Content starts

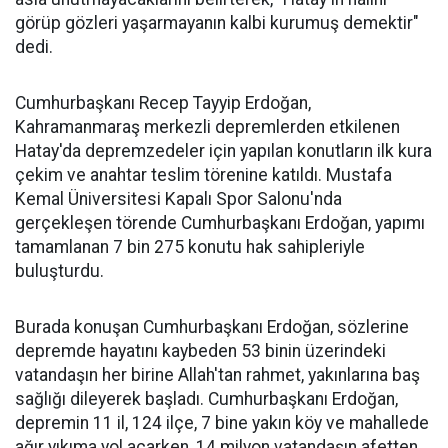
görüp gözleri yaşarmayanın kalbi kurumuş demektir"
dedi.
Cumhurbaşkanı Recep Tayyip Erdoğan,
Kahramanmaraş merkezli depremlerden etkilenen
Hatay'da depremzedeler için yapılan konutların ilk kura
çekim ve anahtar teslim törenine katıldı. Mustafa
Kemal Üniversitesi Kapalı Spor Salonu'nda
gerçekleşen törende Cumhurbaşkanı Erdoğan, yapımı
tamamlanan 7 bin 275 konutu hak sahipleriyle
buluşturdu.
Burada konuşan Cumhurbaşkanı Erdoğan, sözlerine
depremde hayatını kaybeden 53 binin üzerindeki
vatandaşın her birine Allah'tan rahmet, yakınlarına baş
sağlığı dileyerek başladı. Cumhurbaşkanı Erdoğan,
depremin 11 il, 124 ilçe, 7 bine yakın köy ve mahallede
ağır yıkıma yol açarken, 14 milyon vatandaşın afetten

Content ends

Print, exactly as they appear above, the lines running from the one with "Cumhurbaşkanı Recep Tayyip" through the final line.

Cumhurbaşkanı Recep Tayyip Erdoğan,
Kahramanmaraş merkezli depremlerden etkilenen
Hatay'da depremzedeler için yapılan konutların ilk kura
çekim ve anahtar teslim törenine katıldı. Mustafa
Kemal Üniversitesi Kapalı Spor Salonu'nda
gerçekleşen törende Cumhurbaşkanı Erdoğan, yapımı
tamamlanan 7 bin 275 konutu hak sahipleriyle
buluşturdu.
Burada konuşan Cumhurbaşkanı Erdoğan, sözlerine
depremde hayatını kaybeden 53 binin üzerindeki
vatandaşın her birine Allah'tan rahmet, yakınlarına baş
sağlığı dileyerek başladı. Cumhurbaşkanı Erdoğan,
depremin 11 il, 124 ilçe, 7 bine yakın köy ve mahallede
ağır yıkıma yol açarken, 14 milyon vatandaşın afetten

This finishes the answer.